■ **Work required**
Pictures are to be omitted; everything else in the data must be transcribed exactly.
Content starts
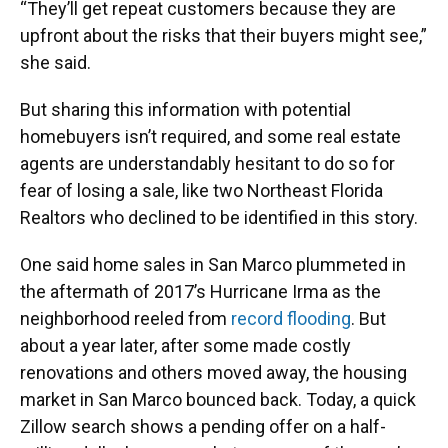
“They’ll get repeat customers because they are
upfront about the risks that their buyers might see,”
she said.
But sharing this information with potential
homebuyers isn’t required, and some real estate
agents are understandably hesitant to do so for
fear of losing a sale, like two Northeast Florida
Realtors who declined to be identified in this story.
One said home sales in San Marco plummeted in
the aftermath of 2017’s Hurricane Irma as the
neighborhood reeled from
record flooding
. But
about a year later, after some made costly
renovations and others moved away, the housing
market in San Marco bounced back. Today, a quick
Zillow search shows a pending offer on a half-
Content ends
■ **Response to this exercise**
“They’ll get repeat customers because they are
upfront about the risks that their buyers might see,”
she said.
But sharing this information with potential
homebuyers isn’t required, and some real estate
agents are understandably hesitant to do so for
fear of losing a sale, like two Northeast Florida
Realtors who declined to be identified in this story.
One said home sales in San Marco plummeted in
the aftermath of 2017’s Hurricane Irma as the
neighborhood reeled from
record flooding
. But
about a year later, after some made costly
renovations and others moved away, the housing
market in San Marco bounced back. Today, a quick
Zillow search shows a pending offer on a half-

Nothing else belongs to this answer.